Because of the horrible nature of Chivington himself, the reader might be tempted to conclude that the tragic massacre at Sand Creek was simply the product of one psychopathic "loose cannon." Unfortunately, this conclusion would be unwarranted: there were many other such massacres, including the massacre at the Washita four years later, where Black Kettle (a chief who survived the Sand Creek massacre) would be murdered in cold blood, as well as many other such massacres including the Bear River Massacre and the Massacre at Wounded Knee.
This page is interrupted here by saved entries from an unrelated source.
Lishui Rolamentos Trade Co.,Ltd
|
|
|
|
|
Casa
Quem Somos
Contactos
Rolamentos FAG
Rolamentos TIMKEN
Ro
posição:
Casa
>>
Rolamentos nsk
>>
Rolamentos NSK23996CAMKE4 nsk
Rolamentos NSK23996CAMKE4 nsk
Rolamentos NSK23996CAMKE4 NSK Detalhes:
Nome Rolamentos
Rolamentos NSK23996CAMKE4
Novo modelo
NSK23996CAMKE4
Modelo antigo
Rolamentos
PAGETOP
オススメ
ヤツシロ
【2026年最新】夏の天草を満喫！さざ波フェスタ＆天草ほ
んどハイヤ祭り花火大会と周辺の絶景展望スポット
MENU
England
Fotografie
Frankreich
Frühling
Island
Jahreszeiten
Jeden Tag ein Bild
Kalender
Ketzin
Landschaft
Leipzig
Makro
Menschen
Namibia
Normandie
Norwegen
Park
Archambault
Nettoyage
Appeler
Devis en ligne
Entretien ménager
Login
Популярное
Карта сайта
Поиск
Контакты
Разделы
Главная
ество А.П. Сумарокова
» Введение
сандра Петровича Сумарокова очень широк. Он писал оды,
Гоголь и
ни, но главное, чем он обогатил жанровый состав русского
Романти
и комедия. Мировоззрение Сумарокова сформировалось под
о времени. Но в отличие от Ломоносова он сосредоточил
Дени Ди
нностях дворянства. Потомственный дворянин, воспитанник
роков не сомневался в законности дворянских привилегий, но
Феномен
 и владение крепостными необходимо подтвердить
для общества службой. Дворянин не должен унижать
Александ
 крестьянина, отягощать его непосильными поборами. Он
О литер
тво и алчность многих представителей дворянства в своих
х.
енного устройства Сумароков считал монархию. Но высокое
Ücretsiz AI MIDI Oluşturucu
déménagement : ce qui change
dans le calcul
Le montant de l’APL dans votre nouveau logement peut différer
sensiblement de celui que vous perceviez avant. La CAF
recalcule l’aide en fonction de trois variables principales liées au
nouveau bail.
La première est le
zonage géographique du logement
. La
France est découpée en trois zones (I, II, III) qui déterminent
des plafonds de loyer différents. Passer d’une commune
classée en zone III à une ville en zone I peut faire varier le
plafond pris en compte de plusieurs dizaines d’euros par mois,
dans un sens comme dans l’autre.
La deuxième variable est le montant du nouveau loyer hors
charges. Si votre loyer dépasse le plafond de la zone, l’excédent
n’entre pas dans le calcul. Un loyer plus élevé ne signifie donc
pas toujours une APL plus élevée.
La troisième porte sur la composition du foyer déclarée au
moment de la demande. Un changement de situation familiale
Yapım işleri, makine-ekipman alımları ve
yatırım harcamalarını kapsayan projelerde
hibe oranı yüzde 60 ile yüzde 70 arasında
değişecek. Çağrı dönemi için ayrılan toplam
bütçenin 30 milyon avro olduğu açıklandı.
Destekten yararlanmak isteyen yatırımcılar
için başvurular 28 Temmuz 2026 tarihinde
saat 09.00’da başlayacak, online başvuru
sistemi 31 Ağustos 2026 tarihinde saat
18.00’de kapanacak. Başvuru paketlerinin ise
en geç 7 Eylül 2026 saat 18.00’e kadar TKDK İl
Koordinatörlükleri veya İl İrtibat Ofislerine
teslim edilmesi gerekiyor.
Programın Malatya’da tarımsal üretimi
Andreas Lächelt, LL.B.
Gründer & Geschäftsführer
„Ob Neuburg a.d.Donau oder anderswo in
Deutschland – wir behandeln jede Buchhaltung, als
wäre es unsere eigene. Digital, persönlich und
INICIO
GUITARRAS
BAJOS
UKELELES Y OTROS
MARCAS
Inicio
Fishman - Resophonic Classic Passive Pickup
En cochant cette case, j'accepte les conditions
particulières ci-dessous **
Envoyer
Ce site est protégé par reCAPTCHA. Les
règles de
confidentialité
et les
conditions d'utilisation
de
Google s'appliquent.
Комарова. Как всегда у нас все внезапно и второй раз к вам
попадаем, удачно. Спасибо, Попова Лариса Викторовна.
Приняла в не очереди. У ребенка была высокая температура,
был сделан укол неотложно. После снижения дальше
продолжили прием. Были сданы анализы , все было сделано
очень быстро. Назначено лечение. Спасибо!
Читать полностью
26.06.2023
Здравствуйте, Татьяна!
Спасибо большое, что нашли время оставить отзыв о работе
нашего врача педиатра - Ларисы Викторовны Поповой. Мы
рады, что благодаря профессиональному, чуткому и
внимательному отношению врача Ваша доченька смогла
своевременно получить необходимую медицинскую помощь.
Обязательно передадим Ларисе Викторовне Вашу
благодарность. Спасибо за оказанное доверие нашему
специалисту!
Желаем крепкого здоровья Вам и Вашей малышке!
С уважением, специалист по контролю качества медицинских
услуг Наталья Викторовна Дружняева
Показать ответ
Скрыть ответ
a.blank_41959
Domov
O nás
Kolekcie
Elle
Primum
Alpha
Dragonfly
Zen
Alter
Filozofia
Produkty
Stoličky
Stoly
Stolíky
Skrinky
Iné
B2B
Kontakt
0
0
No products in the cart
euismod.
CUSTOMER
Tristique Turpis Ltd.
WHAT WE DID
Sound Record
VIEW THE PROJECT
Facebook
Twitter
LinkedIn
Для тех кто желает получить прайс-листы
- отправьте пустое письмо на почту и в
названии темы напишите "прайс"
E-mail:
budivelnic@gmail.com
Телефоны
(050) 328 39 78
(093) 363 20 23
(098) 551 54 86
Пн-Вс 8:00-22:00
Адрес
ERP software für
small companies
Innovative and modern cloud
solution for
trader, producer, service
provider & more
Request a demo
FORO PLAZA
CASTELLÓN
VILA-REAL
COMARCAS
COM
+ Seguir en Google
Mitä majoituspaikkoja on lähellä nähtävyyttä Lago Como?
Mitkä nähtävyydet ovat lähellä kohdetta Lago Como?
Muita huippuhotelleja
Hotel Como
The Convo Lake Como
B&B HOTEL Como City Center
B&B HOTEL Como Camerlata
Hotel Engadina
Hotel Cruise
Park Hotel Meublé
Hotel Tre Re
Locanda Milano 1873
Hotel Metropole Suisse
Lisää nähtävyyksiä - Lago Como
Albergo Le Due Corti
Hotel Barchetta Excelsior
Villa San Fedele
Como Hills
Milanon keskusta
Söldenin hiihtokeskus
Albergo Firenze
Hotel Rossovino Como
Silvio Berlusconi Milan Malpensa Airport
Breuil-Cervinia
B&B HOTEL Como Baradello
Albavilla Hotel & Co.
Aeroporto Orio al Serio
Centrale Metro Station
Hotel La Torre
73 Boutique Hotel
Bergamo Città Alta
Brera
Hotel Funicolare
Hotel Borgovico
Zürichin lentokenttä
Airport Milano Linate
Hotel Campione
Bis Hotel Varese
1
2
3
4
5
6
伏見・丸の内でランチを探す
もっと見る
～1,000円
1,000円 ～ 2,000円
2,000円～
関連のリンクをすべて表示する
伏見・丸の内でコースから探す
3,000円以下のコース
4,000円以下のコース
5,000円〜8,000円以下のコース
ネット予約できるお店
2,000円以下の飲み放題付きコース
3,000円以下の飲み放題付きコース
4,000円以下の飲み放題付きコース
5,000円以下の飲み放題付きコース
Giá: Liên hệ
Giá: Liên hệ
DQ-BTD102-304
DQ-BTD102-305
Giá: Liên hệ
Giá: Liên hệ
There are also the records of atrocities and massacres in previous centuries perpetrated against the indigenous peoples of Central and South America (and the deliberate and systematic destruction of most of their written records and the murder of their priests and wisdom-keepers).
Based on all of this evidence, we might conclude that something else is going on.
Whatever we might conclude, it should be obvious that this is a subject of horrible and enduring importance. It is a subject that touches on many aspects of modern society, and raises uncomfortable questions that deserve careful contemplation and greater examination than we are perhaps giving them.
Gary L. Roberts deserves credit for writing such a thorough and thought-provoking examination of the terrible events of Sand Creek in 1864. It is a book that deserves to be read, although it is a book that will shake you, and that may well make you cry (either on the inside or on both the inside and the outside).
Near its conclusion, Gary Roberts writes:
Little profit is found in damning past actions or declaring great visions to be fraudulent if such responses do not yield clearer understanding and a keener sense of the present generation's own sense of moral superiority, including its own deviations from moral vision. Sanctimonious judgment of the past serves little purpose if it does not elevate the present's commitment to underlying principles of freedom, justice, and equality. The past cannot be changed, but it can be confronted and better understood without trying to rationalize its injustices or blaming past generations for not anticipating everything that the present generation now believes and knows. [ . . . ] The capacity to distort remains surprisingly vital not so much because individuals and groups wish to distort as because they have agendas -- often selfish and sinister, but sometimes unconscious and even well-meaning -- that trump the moral imperatives. 246.